--- SOURCE INFORMATION ---

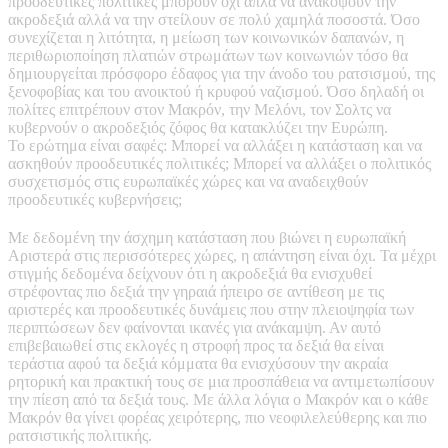
προοδευτικές πολιτικές μπορούν όχι απλά να ανακόψουν την
ακροδεξιά αλλά να την στείλουν σε πολύ χαμηλά ποσοστά. Όσο
συνεχίζεται η λιτότητα, η μείωση των κοινωνικών δαπανών, η
περιθωριοποίηση πλατιών στρωμάτων των κοινωνιών τόσο θα
δημιουργείται πρόσφορο έδαφος για την άνοδο του ρατσισμού, της
ξενοφοβίας και του ανοικτού ή κρυφού ναζισμού. Όσο δηλαδή οι
πολίτες επιτρέπουν στον Μακρόν, την Μελόνι, τον Σολτς να
κυβερνούν ο ακροδεξιός ζόφος θα κατακλύζει την Ευρώπη.
Το ερώτημα είναι σαφές: Μπορεί να αλλάξει η κατάσταση και να
ασκηθούν προοδευτικές πολιτικές; Μπορεί να αλλάξει ο πολιτικός
συσχετισμός στις ευρωπαϊκές χώρες και να αναδειχθούν
προοδευτικές κυβερνήσεις;
Με δεδομένη την άσχημη κατάσταση που βιώνει η ευρωπαϊκή
Αριστερά στις περισσότερες χώρες, η απάντηση είναι όχι. Τα μέχρι
στιγμής δεδομένα δείχνουν ότι η ακροδεξιά θα ενισχυθεί
στρέφοντας πιο δεξιά την γηραιά ήπειρο σε αντίθεση με τις
αριστερές και προοδευτικές δυνάμεις που στην πλειοψηφία των
περιπτώσεων δεν φαίνονται ικανές για ανάκαμψη. Αν αυτό
επιβεβαιωθεί στις εκλογές η στροφή προς τα δεξιά θα είναι
τεράστια αφού τα δεξιά κόμματα θα ενισχύσουν την ακραία
ρητορική και πρακτική τους σε μια προσπάθεια να αντιμετωπίσουν
την πίεση από τα δεξιά τους. Με άλλα λόγια ο Μακρόν και ο κάθε
Μακρόν θα γίνει φορέας χειρότερης, πιο νεοφιλελεύθερης και πιο
ρατσιστικής πολιτικής.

---

Reply with a number only, showing how many lines of the material contain the word "ακροδεξιά".

2